**EXERCISE REQUIREMENTS:**
When writing out the entries below, keep only the lines from the line with "Традиционно в Великий Четверг христиане" to the line with "ha o processo, destaca", both included, exactly as they are, and leave the pictures aside.

[RECORDS TO USE Boundary: Start]

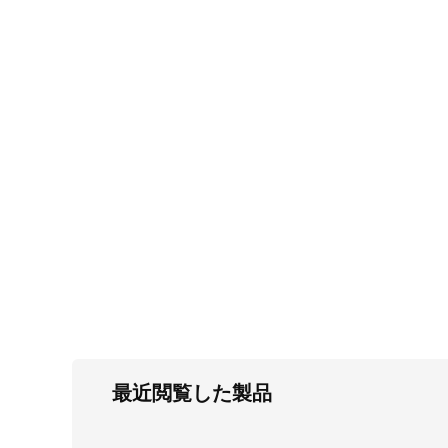
FC・C
電気錠・インターロック
L・LE
キースイッチ
S
キャスター・アジャスター・スライドレ
ール・モニターアーム
K・KC
断熱・ライト・ラック
FD・FE
最近閲覧した製品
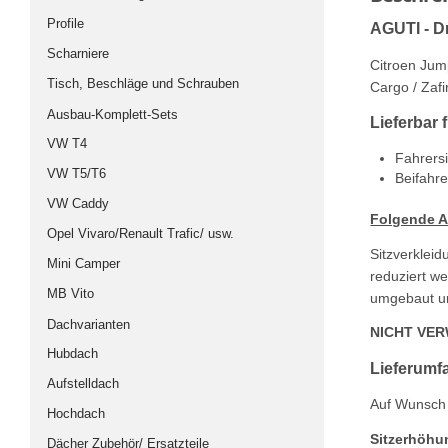
Profile
AGUTI - D
Scharniere
Citroen Jump
Tisch, Beschläge und Schrauben
Cargo / Zafi
Ausbau-Komplett-Sets
Lieferbar f
VW T4
Fahrersi
VW T5/T6
Beifahre
VW Caddy
Folgende An
Opel Vivaro/Renault Trafic/ usw.
Sitzverklei
Mini Camper
reduziert w
MB Vito
umgebaut u
Dachvarianten
NICHT VER
Hubdach
Lieferumf
Aufstelldach
Auf Wunsch 
Hochdach
Sitzerhöhu
Dächer Zubehör/ Ersatzteile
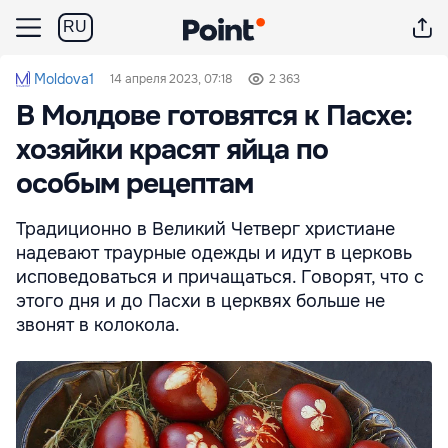
RU
Moldova1
14 апреля 2023, 07:18
2 363
В Молдове готовятся к Пасхе:
хозяйки красят яйца по
особым рецептам
Традиционно в Великий Четверг христиане
надевают траурные одежды и идут в церковь
исповедоваться и причащаться. Говорят, что с
этого дня и до Пасхи в церквях больше не
звонят в колокола.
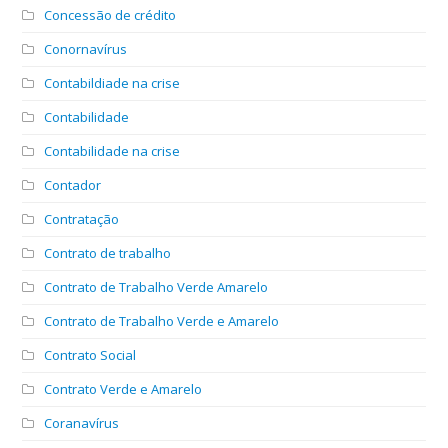
Concessão de crédito
Conornavírus
Contabildiade na crise
Contabilidade
Contabilidade na crise
Contador
Contratação
Contrato de trabalho
Contrato de Trabalho Verde Amarelo
Contrato de Trabalho Verde e Amarelo
Contrato Social
Contrato Verde e Amarelo
Coranavírus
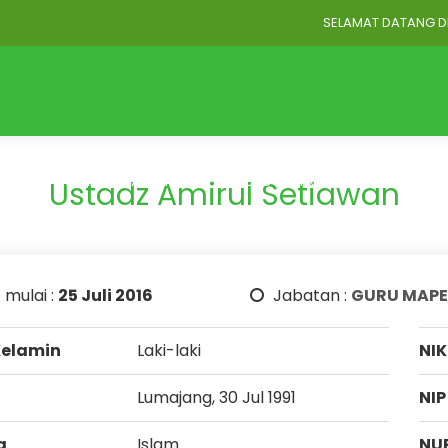
SELAMAT DATANG DI W
Home
Profil
Akademik
BLOG STRUKTUR
BLOG GU
Ustadz Amirul Setiawan
 mulai :
25 Juli 2016
Jabatan :
GURU MAPE
Kelamin
Laki-laki
NIK
Lumajang, 30 Jul 1991
NIP
a
Islam
NU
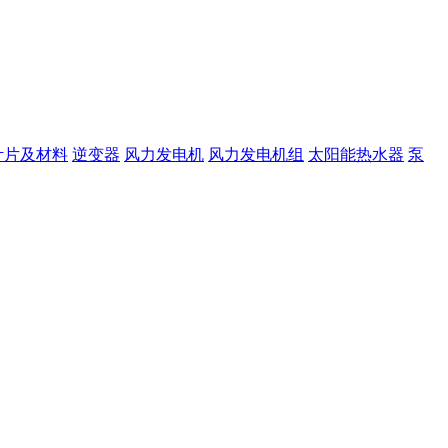
叶片及材料
逆变器
风力发电机
风力发电机组
太阳能热水器
泵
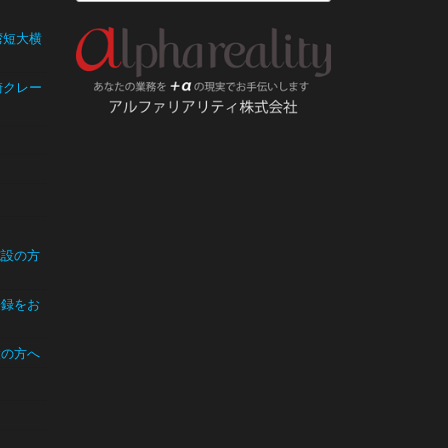
湾短大横
崎クレー
ー
施設の方
登録をお
設の方へ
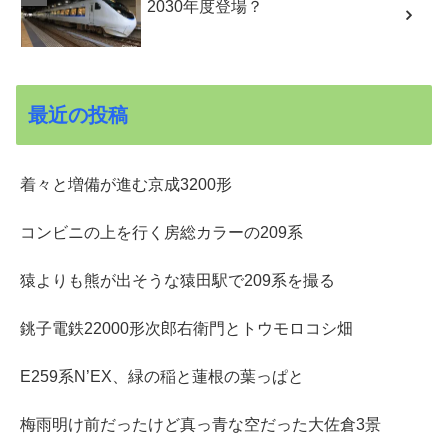
2030年度登場？
最近の投稿
着々と増備が進む京成3200形
コンビニの上を行く房総カラーの209系
猿よりも熊が出そうな猿田駅で209系を撮る
銚子電鉄22000形次郎右衛門とトウモロコシ畑
E259系N’EX、緑の稲と蓮根の葉っぱと
梅雨明け前だったけど真っ青な空だった大佐倉3景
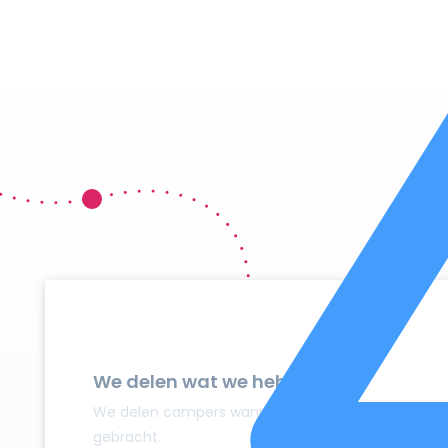
We delen wat we hebben
We delen campers wanneer ze niet gebruikt worden
gebracht.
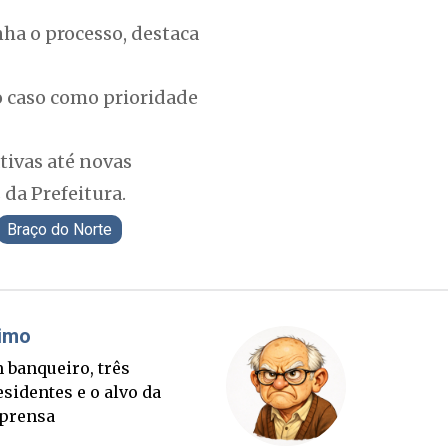
ha o processo, destaca
 o caso como prioridade
tivas até novas
 da Prefeitura.
Braço do Norte
áudio Prisco Paraíso
Brimo
te lançada e tabuleiro
Um banqu
cessório completo para
presiden
tubro
imprens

[RECORDS TO USE Boundary: End]

**TASK RESPONSE:**
Традиционно в Великий Четверг христиане
надевают траурные одежды и идут в церковь
исповедоваться и причащаться. Говорят, что с
этого дня и до Пасхи в церквях больше не
звонят в колокола.
Concessão de crédito
Conornavírus
Contabildiade na crise
Contabilidade
Contabilidade na crise
Contador
Contratação
Contrato de trabalho
Contrato de Trabalho Verde Amarelo
Contrato de Trabalho Verde e Amarelo
Contrato Social
Contrato Verde e Amarelo
Coranavírus
SELAMAT DATANG DI W
Home
Profil
Akademik
BLOG STRUKTUR
BLOG GU
Ustadz Amirul Setiawan
 mulai :
25 Juli 2016
Jabatan :
GURU MAPE
Kelamin
Laki-laki
NIK
Lumajang, 30 Jul 1991
NIP
a
Islam
NU
叶片及材料
逆变器
风力发电机
风力发电机组
太阳能热水器
泵
湾短大横
崎クレー
ー
施設の方
登録をお
設の方へ
2030年度登場？
最近の投稿
着々と増備が進む京成3200形
コンビニの上を行く房総カラーの209系
猿よりも熊が出そうな猿田駅で209系を撮る
銚子電鉄22000形次郎右衛門とトウモロコシ畑
E259系N’EX、緑の稲と蓮根の葉っぱと
梅雨明け前だったけど真っ青な空だった大佐倉3景
We delen wat we hebben
We delen campers wanneer ze niet gebruikt worden
gebracht.
ha o processo, destaca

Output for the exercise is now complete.